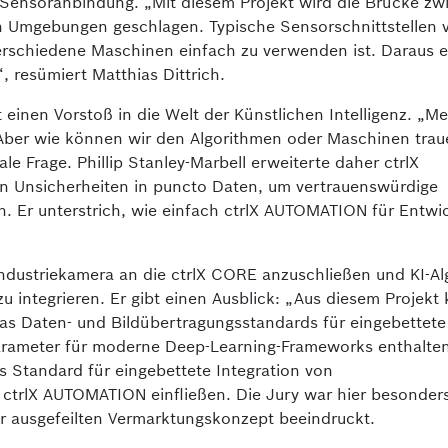
e Sensoranbindung. „Mit diesem Projekt wird die Brücke zw
len Umgebungen geschlagen. Typische Sensorschnittstellen 
verschiedene Maschinen einfach zu verwenden ist. Daraus 
, resümiert Matthias Dittrich.
 einen Vorstoß in die Welt der Künstlichen Intelligenz. „
Aber wie können wir den Algorithmen oder Maschinen tra
rale Frage. Phillip Stanley-Marbell erweiterte daher ctrlX
Unsicherheiten in puncto Daten, um ver­trauenswürdige
. Er unterstrich, wie einfach ctrlX AUTOMATION für Entwi
Industriekamera an die ctrlX CORE anzuschließen und KI-A
 integrieren. Er gibt einen Ausblick: „Aus diesem Projekt
s Daten- und Bildübertragungs­standards für eingebettete
Parameter für moderne Deep-Learning-Frameworks enthalte
s Standard für eingebettete Inte­gration von
ctrlX AUTOMATION einfließen. Die Jury war hier besonde
r ausgefeilten Vermarktungskonzept beeindruckt.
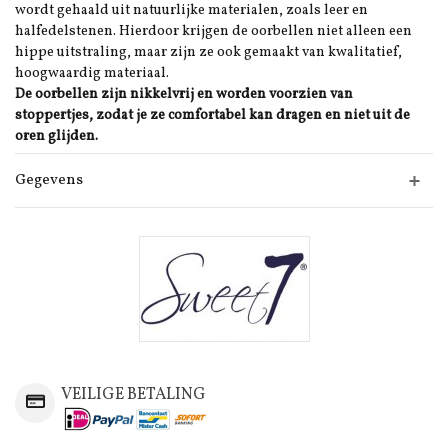
wordt gehaald uit natuurlijke materialen, zoals leer en
halfedelstenen. Hierdoor krijgen de oorbellen niet alleen een
hippe uitstraling, maar zijn ze ook gemaakt van kwalitatief,
hoogwaardig materiaal.
De oorbellen zijn nikkelvrij en worden voorzien van
stoppertjes, zodat je ze comfortabel kan dragen en niet uit de
oren glijden.
Gegevens
VEILIGE BETALING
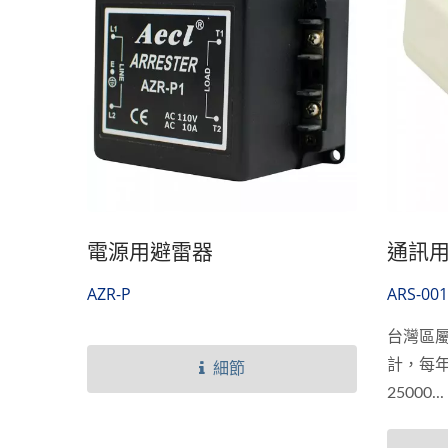
電源用避雷器
通訊
AZR-P
ARS-001
台灣區
計，每
細節
25000...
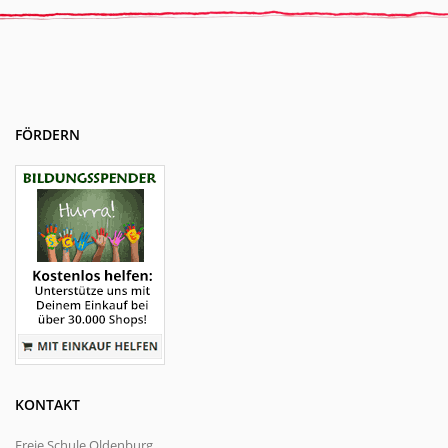
FÖRDERN
KONTAKT
Freie Schule Oldenburg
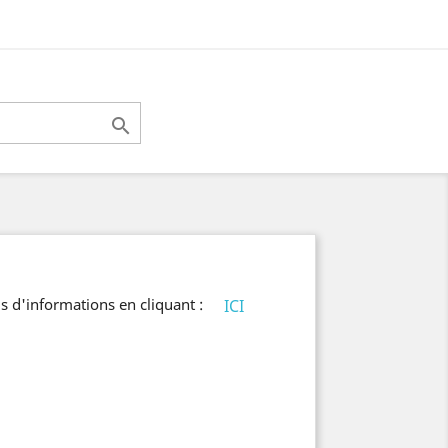

s d'informations en cliquant :
ICI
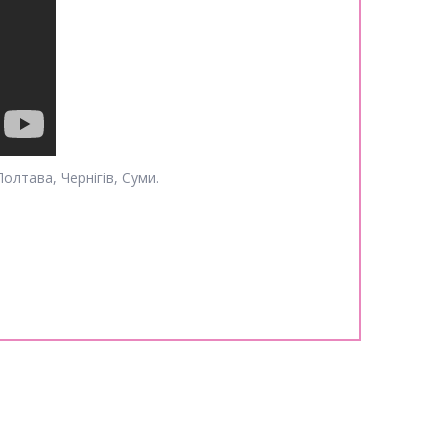
олтава, Чернігів, Суми.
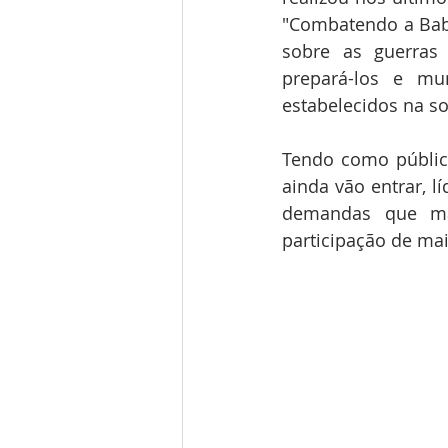
"Combatendo a Babi
sobre as guerras
prepará-los e mu
estabelecidos na s
Tendo como público
ainda vão entrar, l
demandas que ma
participação de ma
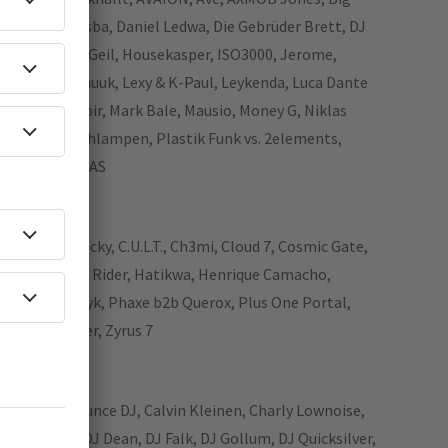
Christian Lidsba, Daniel Ledwa, Die Gebrüder Brett, DJ
 Gestört aber Geil, Housekasper, ISO3000, Jerome,
 KXXMA, Le Shuuk, Lexy & K-Paul, Leykenda, Luca Dante
M!X, Lyah Noir, Mark Bale, Mausio, Money G, Niklas
e, Ostblockschlampen, Plastik Funk vs. 2elements,
rer, VIZE, YAMAS
& Fila, Ben Nicky, C.U.L.T., Ch3mi, Cloud 7, Cosmic Gate,
 Emery, Ghost Rider, Hatikwa, Henrique Camacho,
ki, Paul van Dyk, Phaxe b2b Querox, Plus One Portal,
 Schrittmacher, Zyrus 7
Brooklyn Bounce DJ, Calvin Kleinen, Charly Lownoise,
a, Da Hool, DJ Dean, DJ Falk, DJ Gollum, DJ Quicksilver,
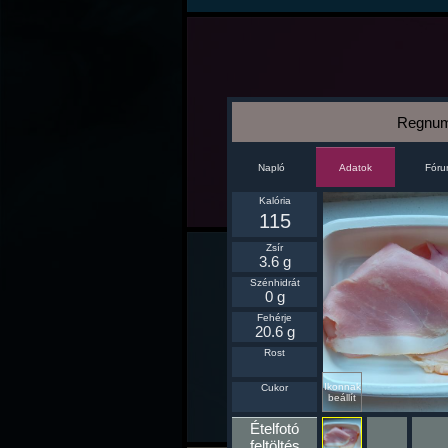
Regnum 
Napló
Fór
Adatok
Kalória
115
Zsír
3.6 g
Szénhidrát
0 g
Fehérje
20.6 g
Rost
Ikonnak
Cukor
beállít
Ételfotó
feltöltés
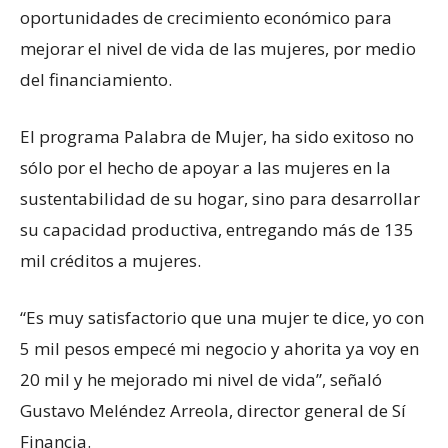
oportunidades de crecimiento económico para
mejorar el nivel de vida de las mujeres, por medio
del financiamiento.
El programa Palabra de Mujer, ha sido exitoso no
sólo por el hecho de apoyar a las mujeres en la
sustentabilidad de su hogar, sino para desarrollar
su capacidad productiva, entregando más de 135
mil créditos a mujeres.
“Es muy satisfactorio que una mujer te dice, yo con
5 mil pesos empecé mi negocio y ahorita ya voy en
20 mil y he mejorado mi nivel de vida”, señaló
Gustavo Meléndez Arreola, director general de Sí
Financia.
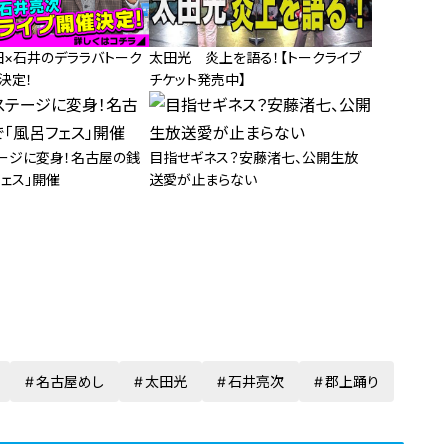
田×石井のデララバトーク
太田光 炎上を語る！【トークライブ
決定！
チケット発売中】
ージに変身！名古屋の銭
目指せギネス？安藤渚七、公開生放
ェス」開催
送愛が止まらない
名古屋めし
太田光
石井亮次
郡上踊り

◇ ◇ ◇ ◇ ◇

Exercise instructions:
The required output is every line above that contains the string "Paul".

Exercise result:
 KXXMA, Le Shuuk, Lexy & K-Paul, Leykenda, Luca Dante
ki, Paul van Dyk, Phaxe b2b Querox, Plus One Portal,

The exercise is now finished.